Records provided -
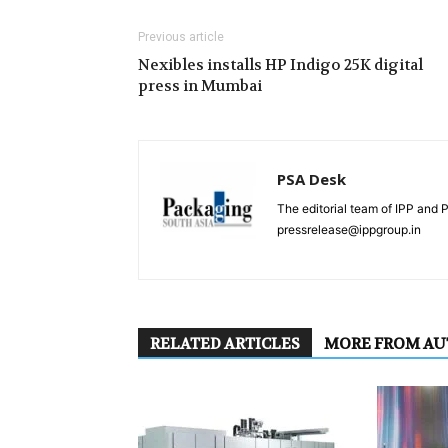
Previous article
Nexibles installs HP Indigo 25K digital
press in Mumbai
PSA Desk
The editorial team of IPP and 
pressrelease@ippgroup.in
RELATED ARTICLES
MORE FROM A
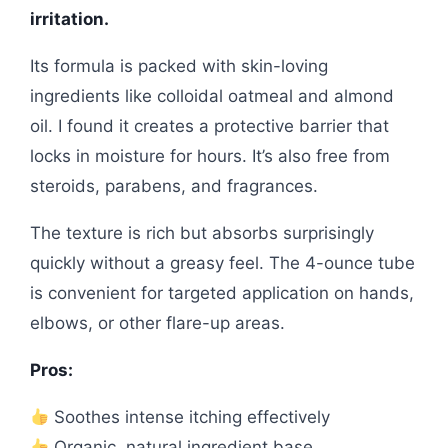
irritation.
Its formula is packed with skin-loving
ingredients like colloidal oatmeal and almond
oil. I found it creates a protective barrier that
locks in moisture for hours. It’s also free from
steroids, parabens, and fragrances.
The texture is rich but absorbs surprisingly
quickly without a greasy feel. The 4-ounce tube
is convenient for targeted application on hands,
elbows, or other flare-up areas.
Pros:
Soothes intense itching effectively
Organic, natural ingredient base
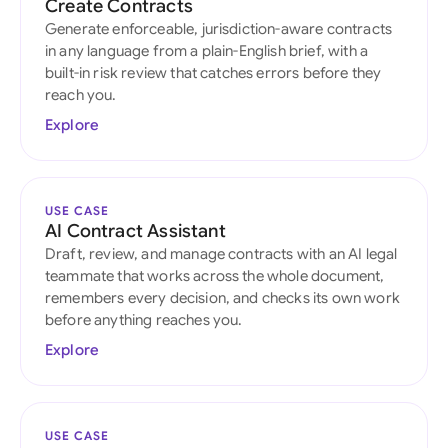
Create Contracts
Generate enforceable, jurisdiction-aware contracts
in any language from a plain-English brief, with a
built-in risk review that catches errors before they
reach you.
Explore
USE CASE
AI Contract Assistant
Draft, review, and manage contracts with an AI legal
teammate that works across the whole document,
remembers every decision, and checks its own work
before anything reaches you.
Explore
USE CASE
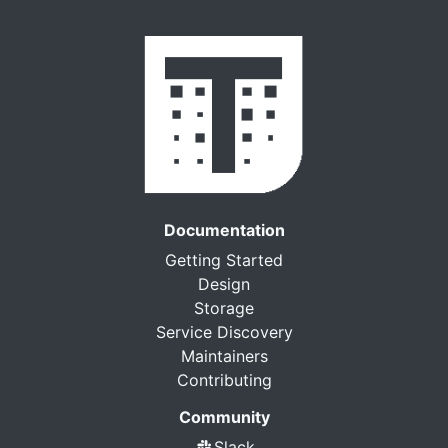
Documentation
Getting Started
Design
Storage
Service Discovery
Maintainers
Contributing
Community
Slack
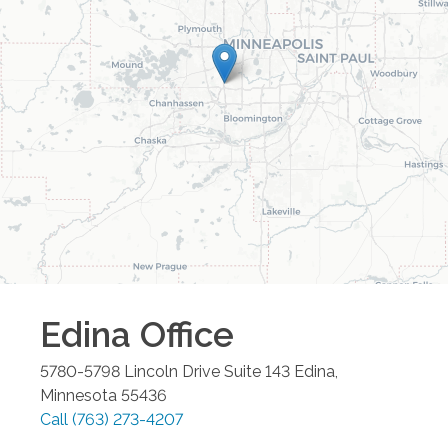
Edina
Office
5780-5798 Lincoln Drive Suite 143
Edina
,
Minnesota
55436
Call
(763) 273-4207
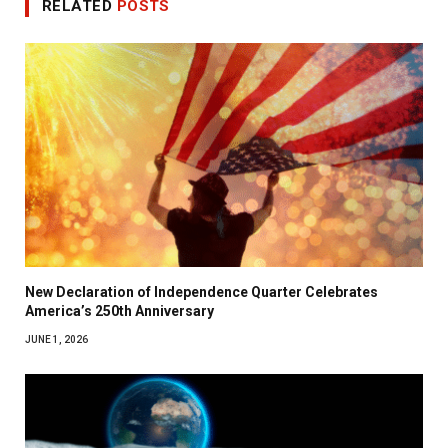
RELATED
POSTS
New Declaration of Independence Quarter Celebrates
America’s 250th Anniversary
JUNE 1, 2026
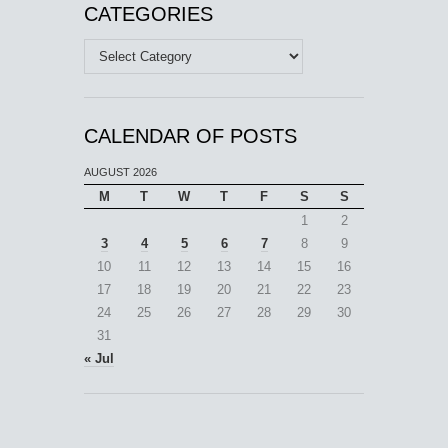
CATEGORIES
Categories
CALENDAR OF POSTS
AUGUST 2026
M
T
W
T
F
S
S
1
2
3
4
5
6
7
8
9
10
11
12
13
14
15
16
17
18
19
20
21
22
23
24
25
26
27
28
29
30
31
« Jul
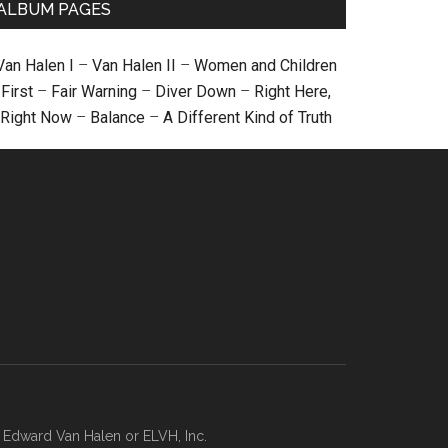
ALBUM PAGES
Van Halen I
–
Van Halen II
–
Women and Children
First
–
Fair Warning
–
Diver Down
–
Right Here,
Right Now
–
Balance
–
A Different Kind of Truth
, Edward Van Halen or ELVH, Inc.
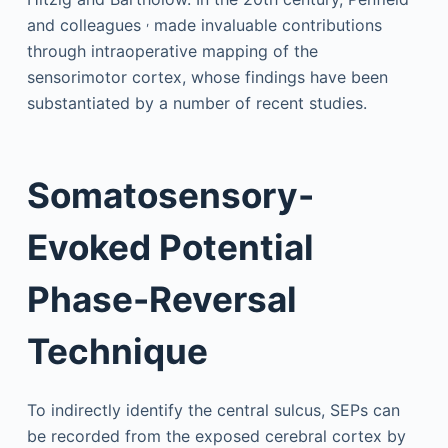
,
and colleagues
made invaluable contributions
through intraoperative mapping of the
sensorimotor cortex, whose findings have been
substantiated by a number of recent studies.
Somatosensory-
Evoked Potential
Phase-Reversal
Technique
To indirectly identify the central sulcus, SEPs can
be recorded from the exposed cerebral cortex by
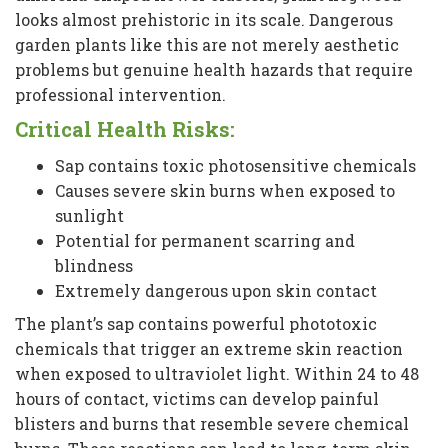
looks almost prehistoric in its scale. Dangerous
garden plants like this are not merely aesthetic
problems but genuine health hazards that require
professional intervention.
Critical Health Risks:
Sap contains toxic photosensitive chemicals
Causes severe skin burns when exposed to
sunlight
Potential for permanent scarring and
blindness
Extremely dangerous upon skin contact
The plant’s sap contains powerful phototoxic
chemicals that trigger an extreme skin reaction
when exposed to ultraviolet light. Within 24 to 48
hours of contact, victims can develop painful
blisters and burns that resemble severe chemical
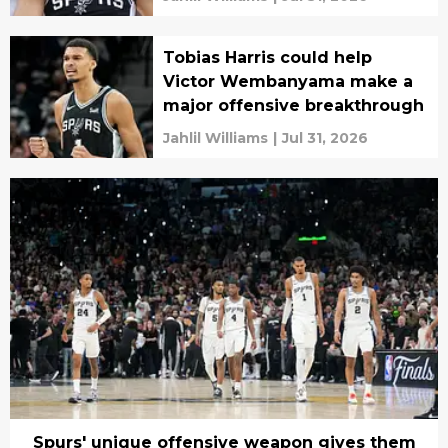
Tobias Harris could help
Victor Wembanyama make a
major offensive breakthrough
Jahlil Williams
|
Jul 31, 2026
Spurs' unique offensive weapon gives them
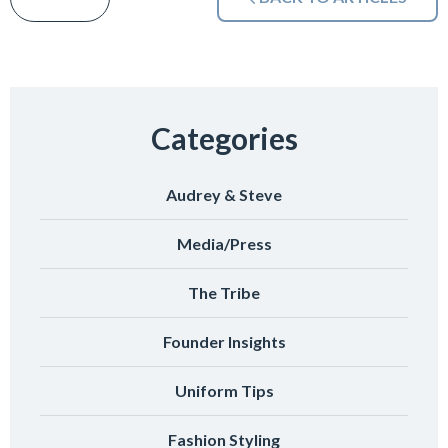
Categories
Audrey & Steve
Media/Press
The Tribe
Founder Insights
Uniform Tips
Fashion Styling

Your goal -
Word for word, copy out each record; do not include pictures.

Answer to this task -
Previous article
Nexibles installs HP Indigo 25K digital
press in Mumbai
PSA Desk
The editorial team of IPP and 
pressrelease@ippgroup.in
RELATED ARTICLES
MORE FROM A
irritation.
Its formula is packed with skin-loving
ingredients like colloidal oatmeal and almond
oil. I found it creates a protective barrier that
locks in moisture for hours. It’s also free from
steroids, parabens, and fragrances.
The texture is rich but absorbs surprisingly
quickly without a greasy feel. The 4-ounce tube
is convenient for targeted application on hands,
elbows, or other flare-up areas.
Pros:
Soothes intense itching effectively
Organic, natural ingredient base
Create Contracts
Generate enforceable, jurisdiction-aware contracts
in any language from a plain-English brief, with a
built-in risk review that catches errors before they
reach you.
Explore
USE CASE
AI Contract Assistant
Draft, review, and manage contracts with an AI legal
teammate that works across the whole document,
remembers every decision, and checks its own work
before anything reaches you.
Explore
USE CASE
Documentation
Getting Started
Design
Storage
Service Discovery
Maintainers
Contributing
Community
Slack
Edina
Office
5780-5798 Lincoln Drive Suite 143
Edina
,
Minnesota
55436
Call
(763) 273-4207
RELATED
POSTS
New Declaration of Independence Quarter Celebrates
America’s 250th Anniversary
JUNE 1, 2026
CATEGORIES
Categories
CALENDAR OF POSTS
AUGUST 2026
M
T
W
T
F
S
S
1
2
3
4
5
6
7
8
9
10
11
12
13
14
15
16
17
18
19
20
21
22
23
24
25
26
27
28
29
30
31
« Jul
ALBUM PAGES
Van Halen I
–
Van Halen II
–
Women and Children
First
–
Fair Warning
–
Diver Down
–
Right Here,
Right Now
–
Balance
–
A Different Kind of Truth
, Edward Van Halen or ELVH, Inc.
,
and colleagues
made invaluable contributions
through intraoperative mapping of the
sensorimotor cortex, whose findings have been
substantiated by a number of recent studies.
Somatosensory-
Evoked Potential
Phase-Reversal
Technique
To indirectly identify the central sulcus, SEPs can
be recorded from the exposed cerebral cortex by
looks almost prehistoric in its scale. Dangerous
garden plants like this are not merely aesthetic
problems but genuine health hazards that require
professional intervention.
Critical Health Risks:
Sap contains toxic photosensitive chemicals
Causes severe skin burns when exposed to
sunlight
Potential for permanent scarring and
blindness
Extremely dangerous upon skin contact
The plant’s sap contains powerful phototoxic
chemicals that trigger an extreme skin reaction
when exposed to ultraviolet light. Within 24 to 48
hours of contact, victims can develop painful
blisters and burns that resemble severe chemical
Tobias Harris could help
Victor Wembanyama make a
major offensive breakthrough
Jahlil Williams
|
Jul 31, 2026
Spurs' unique offensive weapon gives them
Categories
Audrey & Steve
Media/Press
The Tribe
Founder Insights
Uniform Tips
Fashion Styling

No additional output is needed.